*Directions for this task:* Your answer should hold the data exactly as given, minus any picture.

▽

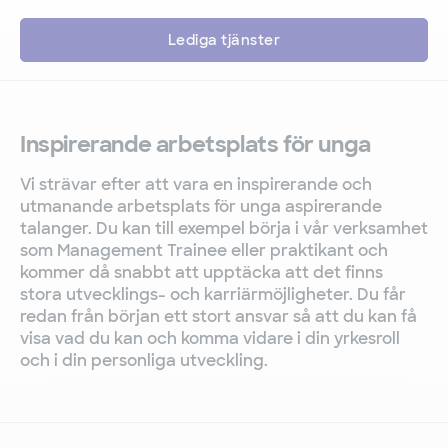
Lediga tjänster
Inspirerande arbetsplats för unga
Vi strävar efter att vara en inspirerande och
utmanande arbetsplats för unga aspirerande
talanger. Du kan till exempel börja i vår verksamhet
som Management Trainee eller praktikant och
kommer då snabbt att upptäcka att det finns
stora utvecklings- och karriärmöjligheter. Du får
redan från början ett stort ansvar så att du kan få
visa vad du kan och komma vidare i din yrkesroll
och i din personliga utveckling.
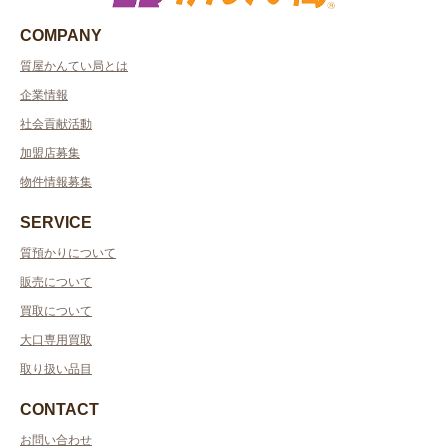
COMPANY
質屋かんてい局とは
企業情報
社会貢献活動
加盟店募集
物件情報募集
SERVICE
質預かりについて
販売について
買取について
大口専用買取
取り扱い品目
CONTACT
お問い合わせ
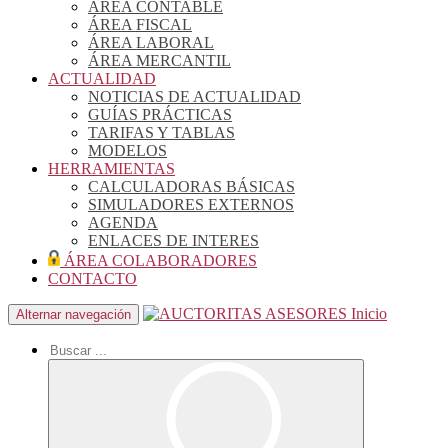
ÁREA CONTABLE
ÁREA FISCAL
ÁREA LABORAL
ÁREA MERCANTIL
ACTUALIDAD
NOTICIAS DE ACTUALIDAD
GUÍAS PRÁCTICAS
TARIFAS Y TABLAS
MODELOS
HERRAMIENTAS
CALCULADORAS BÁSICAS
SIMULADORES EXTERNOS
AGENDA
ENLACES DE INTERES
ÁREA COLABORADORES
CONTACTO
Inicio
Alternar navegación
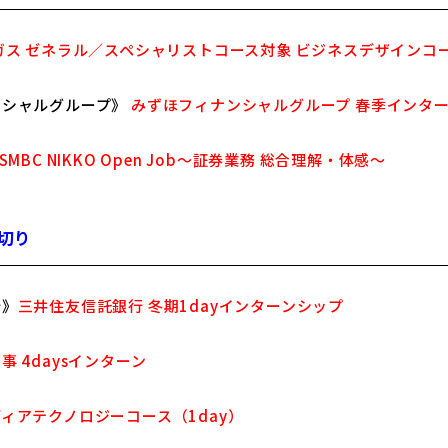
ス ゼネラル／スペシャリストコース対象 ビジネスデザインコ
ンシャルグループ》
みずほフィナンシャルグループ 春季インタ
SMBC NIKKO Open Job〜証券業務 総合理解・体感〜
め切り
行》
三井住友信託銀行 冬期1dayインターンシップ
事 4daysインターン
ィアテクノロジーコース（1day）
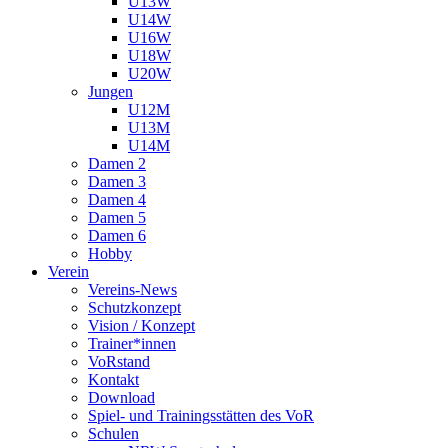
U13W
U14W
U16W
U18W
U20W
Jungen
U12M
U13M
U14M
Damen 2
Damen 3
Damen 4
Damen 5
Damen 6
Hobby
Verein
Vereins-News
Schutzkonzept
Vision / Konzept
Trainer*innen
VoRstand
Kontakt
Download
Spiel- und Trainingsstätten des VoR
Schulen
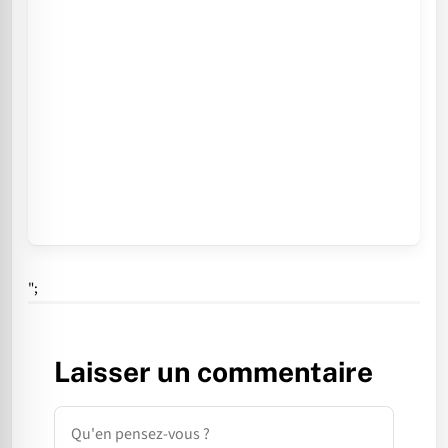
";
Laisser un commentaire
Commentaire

△

*Finished task:*
Lediga tjänster
Inspirerande arbetsplats för unga
Vi strävar efter att vara en inspirerande och
utmanande arbetsplats för unga aspirerande
talanger. Du kan till exempel börja i vår verksamhet
som Management Trainee eller praktikant och
kommer då snabbt att upptäcka att det finns
stora utvecklings- och karriärmöjligheter. Du får
redan från början ett stort ansvar så att du kan få
visa vad du kan och komma vidare i din yrkesroll
och i din personliga utveckling.
COMPANY
質屋かんてい局とは
企業情報
社会貢献活動
加盟店募集
物件情報募集
SERVICE
質預かりについて
販売について
買取について
大口専用買取
取り扱い品目
CONTACT
お問い合わせ
ÁREA CONTABLE
ÁREA FISCAL
ÁREA LABORAL
ÁREA MERCANTIL
ACTUALIDAD
NOTICIAS DE ACTUALIDAD
GUÍAS PRÁCTICAS
TARIFAS Y TABLAS
MODELOS
HERRAMIENTAS
CALCULADORAS BÁSICAS
SIMULADORES EXTERNOS
AGENDA
ENLACES DE INTERES
ÁREA COLABORADORES
CONTACTO
Inicio
Alternar navegación
ス ゼネラル／スペシャリストコース対象 ビジネスデザインコ
ンシャルグループ》
みずほフィナンシャルグループ 春季インタ
SMBC NIKKO Open Job〜証券業務 総合理解・体感〜
め切り
行》
三井住友信託銀行 冬期1dayインターンシップ
事 4daysインターン
ィアテクノロジーコース（1day）
U13W
U14W
U16W
U18W
U20W
Jungen
U12M
U13M
U14M
Damen 2
Damen 3
Damen 4
Damen 5
Damen 6
Hobby
Verein
Vereins-News
Schutzkonzept
Vision / Konzept
Trainer*innen
VoRstand
Kontakt
Download
Spiel- und Trainingsstätten des VoR
Schulen
";
Laisser un commentaire
Commentaire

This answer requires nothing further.